1. Let the Bay-hem begin Three years after debuting as a critical hole-in-one (Golf Magazine named it the best new course in 2007), Chambers Bay is getting its major tournament coming-out party. The Scottish links course just west of Tacoma in University Place is the primary host of this year’s U.S. Amateur, but the event is just a preview to an even bigger sand-trap soiree: It’s set to host the U.S. Open in 2015. Go now so you can say you knew it before it got famous.
2. The hometown twosome If you haven’t heard of former UW duffer Nick Taylor—well, he’s a 22-year-old amateur golfer, so you probably haven’t. But he was the number one amateur in the world for 21 consecutive weeks last year, and this spring he won the Ben Hogan award, college golf’s version of the Heisman Trophy. He’ll fight 21-year-old Andrew Putnam, a University Place native and two-time All-American from Pepperdine, for the top spot on the leaderboard in a matchup that any local links lover should appreciate.
3. It’s cheaper than volunteering You could be a standup citizen of the golf community by donating your time to park cars, chauffeur players to and from the course, and hold up those little “Quiet, Please!” signs. But when they’re going to charge you $100 to do it—$35 more than a weeklong pass to the event, by the way—why wouldn’t you just pay for the freedom of watching the golf at your own pace?
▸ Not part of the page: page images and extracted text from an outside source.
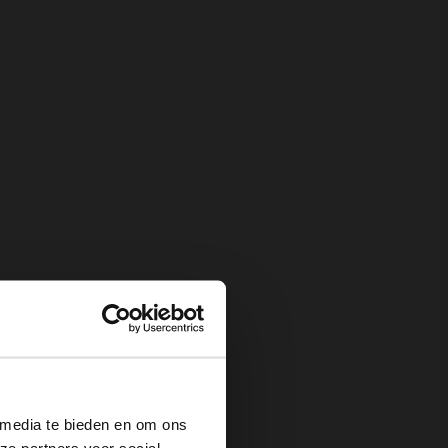
×
 media te bieden en om ons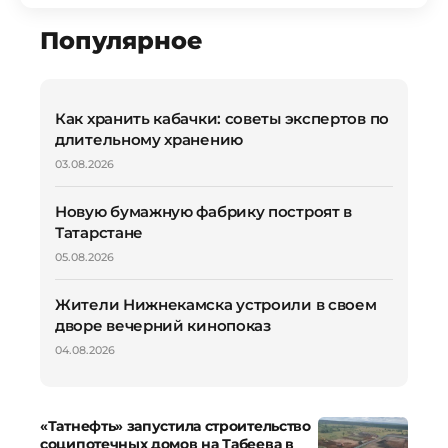
Популярное
Как хранить кабачки: советы экспертов по
длительному хранению
03.08.2026
Новую бумажную фабрику построят в
Татарстане
05.08.2026
Жители Нижнекамска устроили в своем
дворе вечерний кинопоказ
04.08.2026
«Татнефть» запустила строительство
соципотечных домов на Табеева в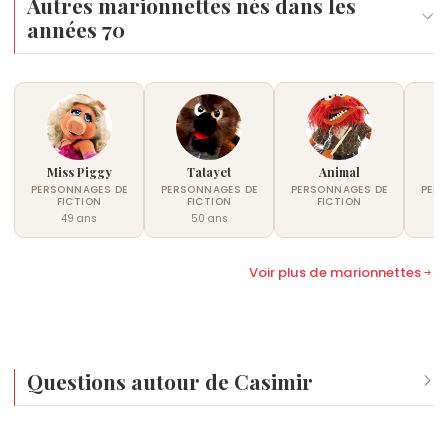
Autres marionnettes nés dans les
années 70
Miss Piggy
Tatayet
Animal
PERSONNAGES DE
PERSONNAGES DE
PERSONNAGES DE
PER
FICTION
FICTION
FICTION
49 ans
50 ans
Voir plus de marionnettes
Questions autour de Casimir
Qui est né le même jour que Casimir ?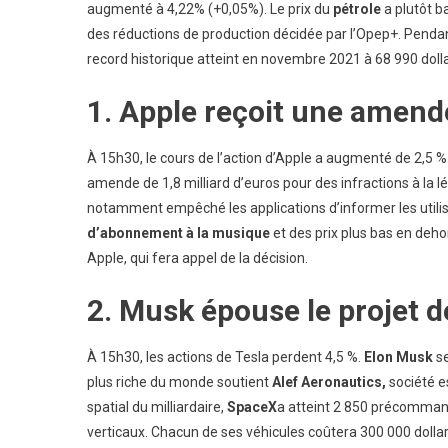
augmenté à 4,22% (+0,05%). Le prix du
pétrole
a plutôt b
des réductions de production décidée par l’Opep+. Penda
record historique atteint en novembre 2021 à 68 990 dolla
1. Apple reçoit une amende
À 15h30, le cours de l’action d’Apple a augmenté de 2,5 %
amende de 1,8 milliard d’euros pour des infractions à la lé
notamment empêché les applications d’informer les utilis
d’abonnement à la musique
et des prix plus bas en dehor
Apple, qui fera appel de la décision.
2. Musk épouse le projet d
À 15h30, les actions de Tesla perdent 4,5 %.
Elon Musk
se
plus riche du monde soutient
Alef Aeronautics,
société e
spatial du milliardaire,
SpaceX
a atteint 2 850 précommand
verticaux. Chacun de ses véhicules coûtera 300 000 dollar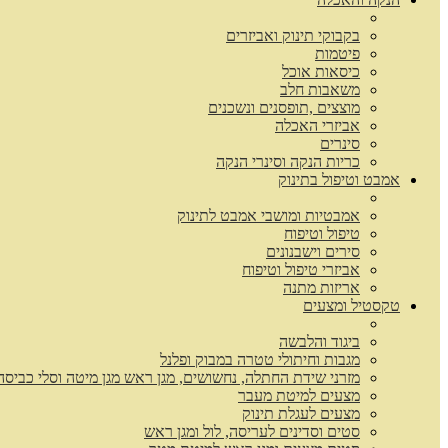
בקבוקי תינוק ואביזרים
פיטמות
כיסאות אוכל
משאבות חלב
מוצצים ,תופסנים ונשכנים
אביזרי האכלה
סינרים
כריות הנקה וסינרי הנקה
אמבט וטיפול בתינוק
אמבטיות ומושבי אמבט לתינוק
טיפול וטיפוח
סירים וישבנונים
אביזרי טיפול וטיפוח
אריזות מתנה
טקסטיל ומצעים
ביגוד והלבשה
מגבות וחיתולי טטרה במבוק ופלנל
מזרני שידת החתלה, נחשושים, מגן ראש מגן מיטה וסלי כביסה
מצעים למיטת מעבר
מצעים לעגלת תינוק
סטים וסדינים לעריסה, לול ומגן ראש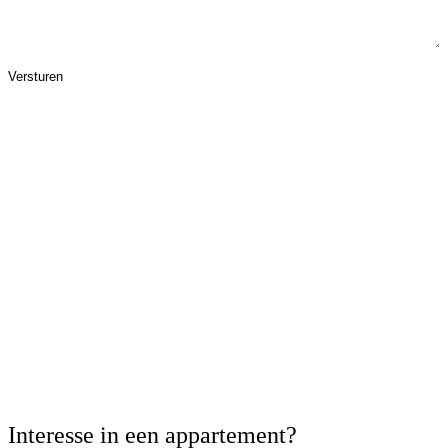
Interesse in een
appartement
?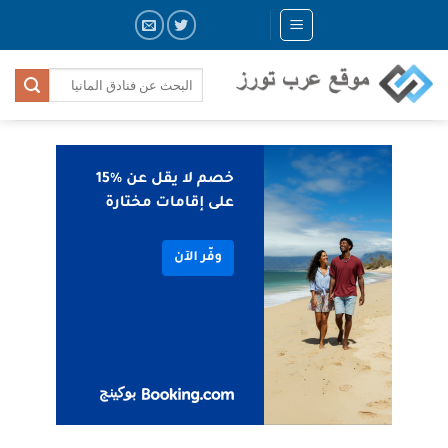
Skip
to
content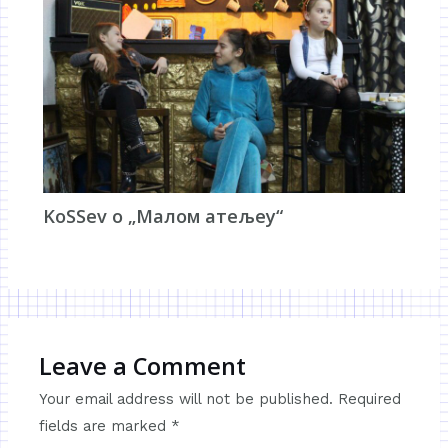
KoSSev о „Малом атељеу“
Leave a Comment
Your email address will not be published.
Required
fields are marked
*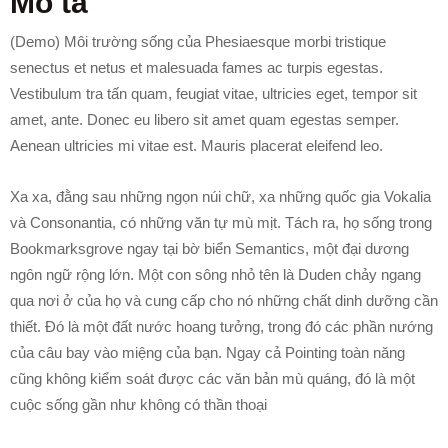
Mô tả
(Demo) Môi trường sống của Phesiaesque morbi tristique
senectus et netus et malesuada fames ac turpis egestas.
Vestibulum tra tấn quam, feugiat vitae, ultricies eget, tempor sit
amet, ante. Donec eu libero sit amet quam egestas semper.
Aenean ultricies mi vitae est. Mauris placerat eleifend leo.
Xa xa, đằng sau những ngọn núi chữ, xa những quốc gia Vokalia
và Consonantia, có những văn tự mù mịt. Tách ra, họ sống trong
Bookmarksgrove ngay tại bờ biển Semantics, một đại dương
ngôn ngữ rộng lớn. Một con sông nhỏ tên là Duden chảy ngang
qua nơi ở của họ và cung cấp cho nó những chất dinh dưỡng cần
thiết. Đó là một đất nước hoang tưởng, trong đó các phần nướng
của câu bay vào miệng của bạn. Ngay cả Pointing toàn năng
cũng không kiểm soát được các văn bản mù quáng, đó là một
cuộc sống gần như không có thần thoại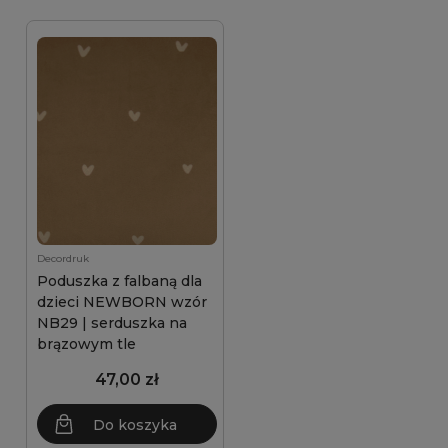
Decordruk
Poduszka z falbaną dla
dzieci NEWBORN wzór
NB29 | serduszka na
brązowym tle
47,00 zł
Do koszyka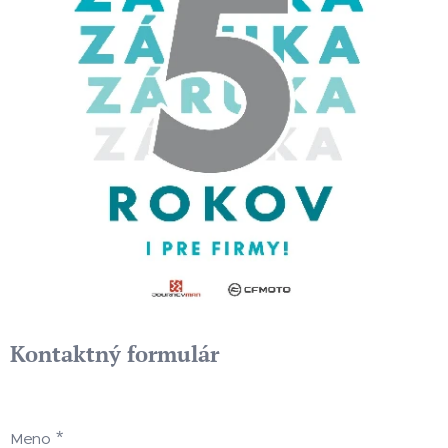
Kontaktný formulár
Meno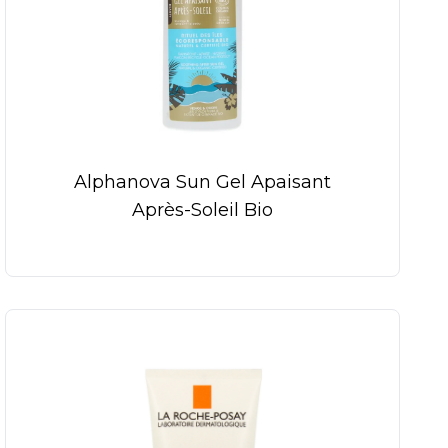
Alphanova Sun Gel Apaisant
Après-Soleil Bio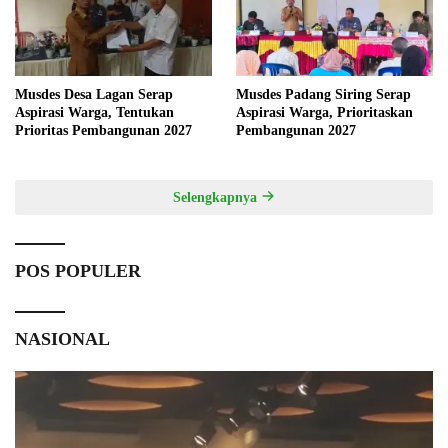
Musdes Desa Lagan Serap
Musdes Padang Siring Serap
Aspirasi Warga, Tentukan
Aspirasi Warga, Prioritaskan
Prioritas Pembangunan 2027
Pembangunan 2027
Selengkapnya
POS POPULER
NASIONAL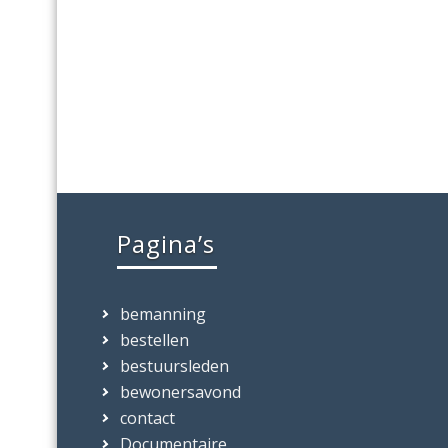
Pagina’s
bemanning
bestellen
bestuursleden
bewonersavond
contact
Documentaire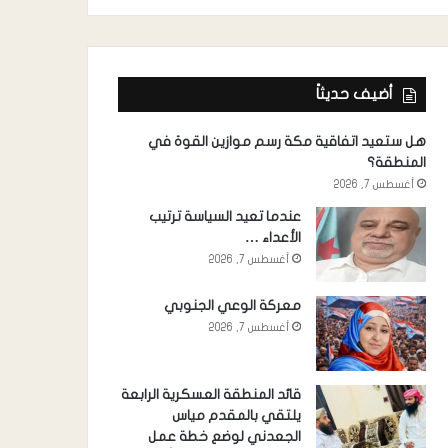
أضيف حديثاً
هل ستعيد اتفاقية مكة رسم موازين القوة في
المنطقة؟
أغسطس 7, 2026
عندما تعيد السياسة ترتيب
الأعداء …
أغسطس 7, 2026
معركة الوعي الجنوبي
أغسطس 7, 2026
قائد المنطقة العسكرية الرابعة
يلتقي بالمقدم مياس
الجعدني لوضع خطة عمل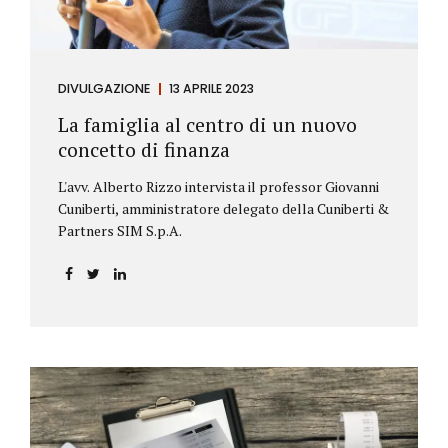
DIVULGAZIONE
13 APRILE 2023
La famiglia al centro di un nuovo
concetto di finanza
L'avv. Alberto Rizzo intervista il professor Giovanni
Cuniberti, amministratore delegato della Cuniberti &
Partners SIM S.p.A.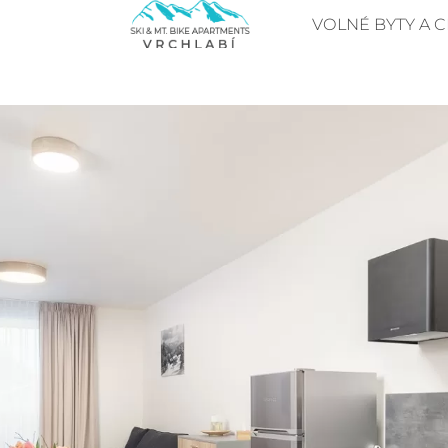
VOLNÉ BYTY A C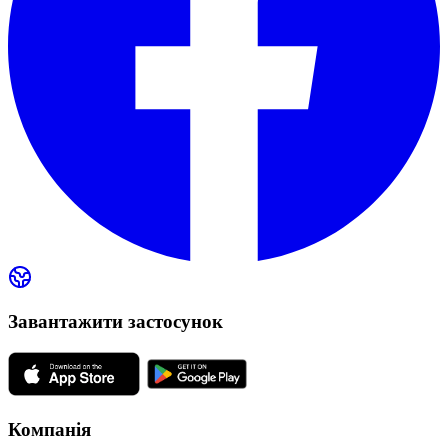
Завантажити застосунок
Компанія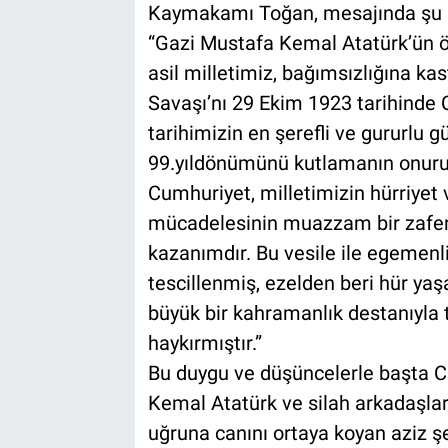
Kaymakamı Toğan, mesajında şu if
“Gazi Mustafa Kemal Atatürk’ün ön
asil milletimiz, bağımsızlığına ka
Savaşı’nı 29 Ekim 1923 tarihinde C
tarihimizin en şerefli ve gururlu
99.yıldönümünü kutlamanın onuru
Cumhuriyet, milletimizin hürriyet v
mücadelesinin muazzam bir zaferl
kazanımdır. Bu vesile ile egemenliğ
tescillenmiş, ezelden beri hür yaş
büyük bir kahramanlık destanıyla tü
haykırmıştır.”
Bu duygu ve düşüncelerle başta 
Kemal Atatürk ve silah arkadaşları
uğruna canını ortaya koyan aziz şe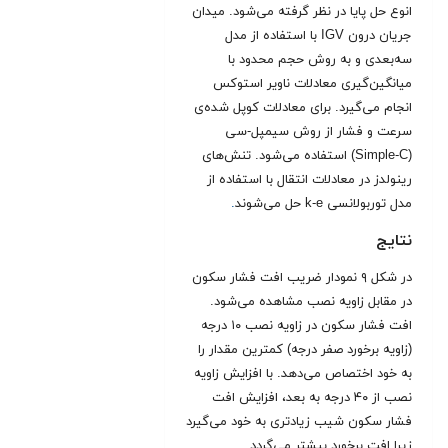
انوع حل پایا در نظر گرفته می‌شود. میدان
جریان درون IGV با استفاده از مدل
سه‌بعدی و به روش حجم محدود با
میانگین‌گیری معادلات ناویر استوکس
انجام می‌گیرد. برای معادلات کوپل شده‌ی
سرعت و فشار از روش سیمپل-‌سی
(Simple-C) استفاده می‌شود. تنش‌های
رینولدز در معادلات انتقال با استفاده از
مدل توربولانسی k-e حل می‌شوند
.
نتایج
در شکل‌ ۹ نمودار ضریب افت فشار سکون
در مقابل زاویه نصب مشاهده می‌شود.
افت فشار سکون در زاویه نصب ۱۰ درجه
(زاویه برخورد صفر درجه) کمترین مقدار را
به خود اختصاص می‌دهد. با افزایش زاویه
نصب از ۴۰ درجه به بعد، افزایش افت
فشار سکون شیب زیادتری به خود می‌گیرد
زیرا افت برخورد بیشتر می‌گردد
.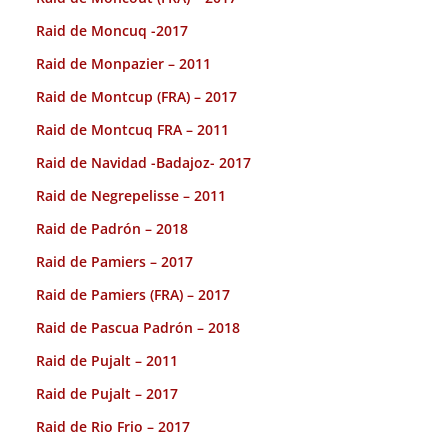
Raid de Moncuq -2017
Raid de Monpazier – 2011
Raid de Montcup (FRA) – 2017
Raid de Montcuq FRA – 2011
Raid de Navidad -Badajoz- 2017
Raid de Negrepelisse – 2011
Raid de Padrón – 2018
Raid de Pamiers – 2017
Raid de Pamiers (FRA) – 2017
Raid de Pascua Padrón – 2018
Raid de Pujalt – 2011
Raid de Pujalt – 2017
Raid de Rio Frio – 2017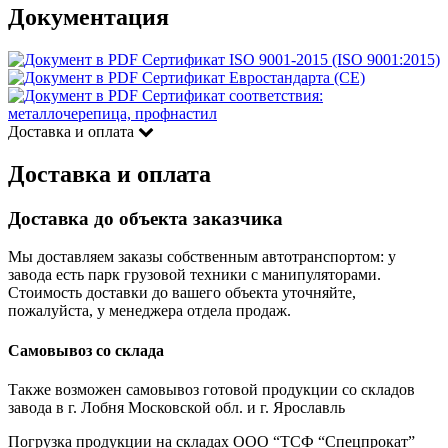
Документация
Сертификат ISO 9001-2015 (ISO 9001:2015)
Сертификат Евростандарта (CE)
Сертификат соответствия:
металлочерепица, профнастил
Доставка и оплата
Доставка и оплата
Доставка до объекта заказчика
Мы доставляем заказы собственным автотранспортом: у
завода есть парк грузовой техники с манипуляторами.
Стоимость доставки до вашего объекта уточняйте,
пожалуйста, у менеджера отдела продаж.
Самовывоз со склада
Также возможен самовывоз готовой продукции со складов
завода в г. Лобня Московской обл. и г. Ярославль
Погрузка продукции на складах ООО “ТСФ “Спецпрокат”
4. Fairways that go boom That’s a slight exaggeration, but the Home Course, in DuPont, which will host the first two days of the tournament, was built on a former explosive waste site from a DuPont Corp. bomb factory. By all accounts, it’s a fantastic place to play, but, come on, a bomb factory! Twenty bucks to the first member of the gallery who tries to slip an exploding golf ball into Nick Taylor’s bag.
5. Moore’s mea culpa After finishing in a tie for 33rd at the 2010 U.S. Open in June, Puyallup native and 2004 U.S. Amateur champion Ryan Moore took a few sore-loser swings at the tournament’s governing body, the USGA, summing up his tirade by saying, “I’m sure all of this is going to get printed and they’re going to hate me, but I’m okay with that.” This month he’ll serve as a cochairman of the U.S. Amateur—which is conducted by the USGA. Oh, this could get awkward.